- **Work instructions**
Every line with the word "questo" in it should be extracted from the data that follows.

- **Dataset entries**

===============

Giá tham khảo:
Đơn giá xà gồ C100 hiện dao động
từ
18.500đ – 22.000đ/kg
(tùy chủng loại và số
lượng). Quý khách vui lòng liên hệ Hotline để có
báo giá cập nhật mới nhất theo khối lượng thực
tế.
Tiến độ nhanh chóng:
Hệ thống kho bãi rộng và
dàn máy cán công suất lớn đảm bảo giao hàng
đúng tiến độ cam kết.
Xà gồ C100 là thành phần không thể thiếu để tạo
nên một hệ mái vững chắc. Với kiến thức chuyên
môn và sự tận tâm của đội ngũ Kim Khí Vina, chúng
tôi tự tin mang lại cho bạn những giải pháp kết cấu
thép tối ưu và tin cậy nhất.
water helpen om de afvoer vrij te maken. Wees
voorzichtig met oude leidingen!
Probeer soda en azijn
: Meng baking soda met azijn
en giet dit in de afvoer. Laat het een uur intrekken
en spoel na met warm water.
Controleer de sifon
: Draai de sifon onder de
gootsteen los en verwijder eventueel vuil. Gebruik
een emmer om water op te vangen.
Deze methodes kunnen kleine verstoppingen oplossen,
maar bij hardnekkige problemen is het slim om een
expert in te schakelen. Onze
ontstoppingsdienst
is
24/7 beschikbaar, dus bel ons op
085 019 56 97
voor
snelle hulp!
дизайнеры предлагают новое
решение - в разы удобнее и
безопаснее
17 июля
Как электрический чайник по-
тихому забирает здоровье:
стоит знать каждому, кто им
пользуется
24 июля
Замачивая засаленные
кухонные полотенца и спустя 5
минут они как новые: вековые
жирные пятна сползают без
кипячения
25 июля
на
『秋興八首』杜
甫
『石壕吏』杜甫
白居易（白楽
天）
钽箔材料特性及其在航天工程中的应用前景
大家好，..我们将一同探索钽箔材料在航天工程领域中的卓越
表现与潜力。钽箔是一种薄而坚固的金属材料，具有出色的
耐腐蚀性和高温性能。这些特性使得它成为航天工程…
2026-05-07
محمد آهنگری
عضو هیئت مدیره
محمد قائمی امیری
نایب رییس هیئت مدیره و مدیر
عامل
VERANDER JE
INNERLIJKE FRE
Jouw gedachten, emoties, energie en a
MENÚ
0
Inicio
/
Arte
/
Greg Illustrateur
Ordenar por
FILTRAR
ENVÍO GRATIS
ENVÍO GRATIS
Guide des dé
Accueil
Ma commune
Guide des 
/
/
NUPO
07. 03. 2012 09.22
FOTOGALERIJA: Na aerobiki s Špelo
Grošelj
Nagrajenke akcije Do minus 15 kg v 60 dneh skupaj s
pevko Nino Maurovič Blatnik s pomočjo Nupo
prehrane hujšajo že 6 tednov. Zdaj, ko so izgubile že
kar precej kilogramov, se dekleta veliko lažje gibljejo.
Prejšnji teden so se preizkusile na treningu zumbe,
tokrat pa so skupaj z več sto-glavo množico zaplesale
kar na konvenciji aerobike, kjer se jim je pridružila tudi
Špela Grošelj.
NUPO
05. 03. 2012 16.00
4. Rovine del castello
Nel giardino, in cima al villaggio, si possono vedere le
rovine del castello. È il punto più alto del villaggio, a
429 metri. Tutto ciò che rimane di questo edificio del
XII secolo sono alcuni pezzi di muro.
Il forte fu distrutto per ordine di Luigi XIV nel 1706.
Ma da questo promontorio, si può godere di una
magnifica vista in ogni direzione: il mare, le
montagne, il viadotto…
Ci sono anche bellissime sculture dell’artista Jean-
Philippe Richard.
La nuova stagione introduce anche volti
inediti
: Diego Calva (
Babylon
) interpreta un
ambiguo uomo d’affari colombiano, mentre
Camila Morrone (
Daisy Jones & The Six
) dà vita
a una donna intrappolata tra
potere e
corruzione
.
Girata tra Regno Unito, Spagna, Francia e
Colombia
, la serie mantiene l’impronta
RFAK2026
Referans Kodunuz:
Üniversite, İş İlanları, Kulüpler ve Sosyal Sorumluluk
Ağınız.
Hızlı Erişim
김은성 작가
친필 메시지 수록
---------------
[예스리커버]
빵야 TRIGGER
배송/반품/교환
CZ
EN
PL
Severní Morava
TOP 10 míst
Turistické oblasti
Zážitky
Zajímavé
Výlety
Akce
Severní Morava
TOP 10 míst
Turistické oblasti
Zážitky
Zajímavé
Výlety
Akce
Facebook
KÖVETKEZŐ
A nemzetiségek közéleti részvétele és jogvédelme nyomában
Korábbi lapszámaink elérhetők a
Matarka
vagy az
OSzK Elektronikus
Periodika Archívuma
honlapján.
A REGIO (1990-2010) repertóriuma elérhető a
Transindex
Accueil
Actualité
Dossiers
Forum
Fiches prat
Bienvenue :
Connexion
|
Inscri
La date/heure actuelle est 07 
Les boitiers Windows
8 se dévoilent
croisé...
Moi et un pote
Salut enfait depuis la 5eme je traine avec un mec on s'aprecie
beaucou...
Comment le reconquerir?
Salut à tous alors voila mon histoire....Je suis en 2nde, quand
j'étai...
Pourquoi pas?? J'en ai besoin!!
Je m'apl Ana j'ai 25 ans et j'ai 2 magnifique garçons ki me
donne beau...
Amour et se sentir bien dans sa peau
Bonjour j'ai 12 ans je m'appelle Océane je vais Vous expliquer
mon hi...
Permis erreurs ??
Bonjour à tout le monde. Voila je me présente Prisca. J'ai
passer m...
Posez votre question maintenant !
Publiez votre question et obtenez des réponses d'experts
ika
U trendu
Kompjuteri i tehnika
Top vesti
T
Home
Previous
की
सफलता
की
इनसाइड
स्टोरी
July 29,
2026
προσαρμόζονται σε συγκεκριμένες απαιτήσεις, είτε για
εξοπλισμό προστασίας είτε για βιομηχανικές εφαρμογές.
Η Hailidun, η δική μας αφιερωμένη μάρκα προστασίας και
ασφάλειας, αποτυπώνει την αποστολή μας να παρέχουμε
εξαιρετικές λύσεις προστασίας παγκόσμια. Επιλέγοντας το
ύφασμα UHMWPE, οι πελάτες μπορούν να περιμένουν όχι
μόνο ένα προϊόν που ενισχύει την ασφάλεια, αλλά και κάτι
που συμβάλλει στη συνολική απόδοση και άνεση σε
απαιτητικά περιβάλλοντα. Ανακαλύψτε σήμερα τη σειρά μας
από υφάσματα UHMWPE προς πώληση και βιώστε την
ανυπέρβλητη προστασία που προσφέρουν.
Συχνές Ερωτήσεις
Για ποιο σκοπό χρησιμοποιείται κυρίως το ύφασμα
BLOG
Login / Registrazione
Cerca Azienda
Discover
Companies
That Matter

===============

- **The answer**
429 metri. Tutto ciò che rimane di questo edificio del
Ma da questo promontorio, si può godere di una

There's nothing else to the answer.